Kenya's Prime Minister and presidential candidate Raila Odinga addresses the crowd during peace prayers in Nairobi, Feb. 24, 2013.
Kenya's Prime Minister and presidential candidate Raila Odinga addresses the crowd during peace prayers in Nairobi, Feb. 24, 2013.
The latest polls in the Kenyan presidential election show Prime Minister Raila Odinga locked in a dead heat with Deputy Prime Minister Uhuru Kenyatta.

During the past three weeks, Odinga has given virtually the same stump speech at each of his campaign rallies around the country.
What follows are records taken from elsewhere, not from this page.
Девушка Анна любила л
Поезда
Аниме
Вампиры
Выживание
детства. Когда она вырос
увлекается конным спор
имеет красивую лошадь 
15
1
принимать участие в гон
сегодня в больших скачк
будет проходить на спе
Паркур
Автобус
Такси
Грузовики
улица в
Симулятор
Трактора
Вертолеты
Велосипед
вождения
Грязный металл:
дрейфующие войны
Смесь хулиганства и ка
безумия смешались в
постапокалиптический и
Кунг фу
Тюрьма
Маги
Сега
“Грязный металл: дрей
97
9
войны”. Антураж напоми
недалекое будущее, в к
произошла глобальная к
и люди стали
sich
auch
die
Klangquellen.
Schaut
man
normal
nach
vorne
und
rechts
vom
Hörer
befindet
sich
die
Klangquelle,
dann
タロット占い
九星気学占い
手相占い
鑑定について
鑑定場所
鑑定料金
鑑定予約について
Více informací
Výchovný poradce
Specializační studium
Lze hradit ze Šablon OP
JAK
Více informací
He promised free primary and secondary education, improved access to healthcare and increased funds for youth entrepreneurs. He told the crowds that improving Kenya’s social programs will jump-start the country’s economy.
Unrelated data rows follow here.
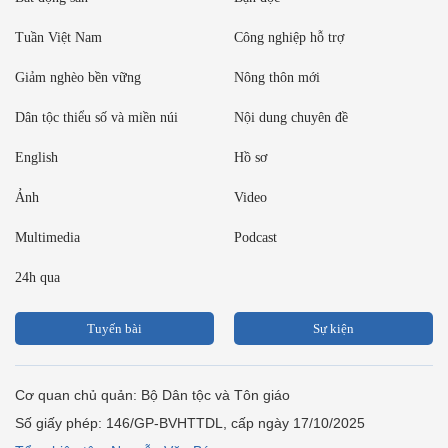
Tuần Việt Nam
Công nghiệp hỗ trợ
Giảm nghèo bền vững
Nông thôn mới
Dân tộc thiểu số và miền núi
Nội dung chuyên đề
English
Hồ sơ
Ảnh
Video
Multimedia
Podcast
24h qua
Tuyến bài
Sự kiện
Cơ quan chủ quản: Bộ Dân tộc và Tôn giáo
Số giấy phép: 146/GP-BVHTTDL, cấp ngày 17/10/2025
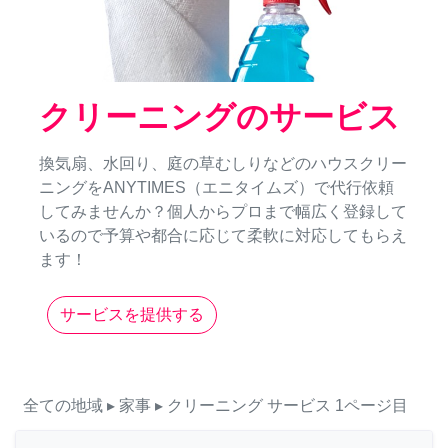
クリーニングのサービス
換気扇、水回り、庭の草むしりなどのハウスクリー
ニングをANYTIMES（エニタイムズ）で代行依頼
してみませんか？個人からプロまで幅広く登録して
いるので予算や都合に応じて柔軟に対応してもらえ
ます！
サービスを提供する
全ての地域
▸ 家事
▸ クリーニング
サービス
1ページ目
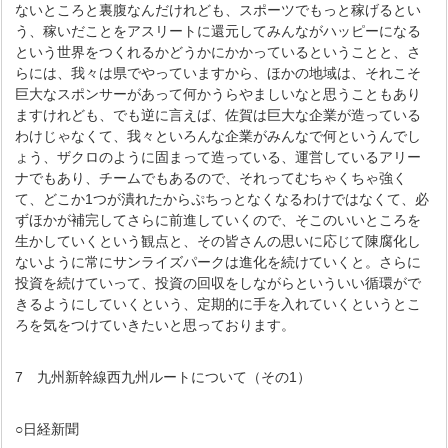
ないところと裏腹なんだけれども、スポーツでもっと稼げるとい
う、稼いだことをアスリートに還元してみんながハッピーになる
という世界をつくれるかどうかにかかっているということと、さ
らには、我々は県でやっていますから、ほかの地域は、それこそ
巨大なスポンサーがあって何かうらやましいなと思うこともあり
ますけれども、でも逆に言えば、佐賀は巨大な企業が造っている
わけじゃなくて、我々といろんな企業がみんなで何というんでし
ょう、ザクロのように固まって造っている、運営しているアリー
ナでもあり、チームでもあるので、それってむちゃくちゃ強く
て、どこか1つが潰れたからぷちっとなくなるわけではなくて、必
ずほかが補完してさらに前進していくので、そこのいいところを
生かしていくという観点と、その皆さんの思いに応じて陳腐化し
ないように常にサンライズパークは進化を続けていくと。さらに
投資を続けていって、投資の回収をしながらといういい循環がで
きるようにしていくという、定期的に手を入れていくというとこ
ろを気をつけていきたいと思っております。
7 九州新幹線西九州ルートについて（その1）
○日経新聞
Odinga said he is planning to stick to the same points in the campaign’s last week, even as the latest presidential polls show he has lost his lead and dropped into a dead heat with Uhuru Kenyatta.

“Transformation of Kenya is the platform that we are using to convince the people to vote for us," Odinga said. "And I think the people are buying it. I am sure that we will be able to record victory first round.”

Opinion polls gave Deputy Prime Minister Kenyatta a victory in the country’s first-ever presidential debate earlier this month. And while Odinga is stressing his social programs, the additional seven presidential candidates share many of the same policies.

Every candidate is promising to deliver free primary and secondary education. Kenyatta is also committed to free universal health care, although he says he would roll it out first to particular groups, like pregnant mothers and HIV patients.

And between the two front-runners, Kenyatta’s manifesto offers a more detailed program for encouraging youth job creation, a key issue in a country with high youth unemployment

But in Kenya, where recent presidential elections have fallen largely along ethnic lines, Odinga said he is hoping to attract a broader base of support than his rivals. He promised voters he will equally distribute the local funding needed to improve social programs. And an instant poll after the debate ranked Odinga first on the issue of giving more control to local leaders.

“We want to bring the face of Kenya and this is the movement which is doing it," Odinga said. "To unite the people across the country and be able to actually inspire them that Kenya can do better. In the past Kenya has always been complacent ... What I am trying to do is inspire them to aim higher.”

After Monday night's second and final presidential debate, Odinga will hit the road for a last week of campaigning. He plans to travel northeast before wrapping up in his political stronghold of western Kenya.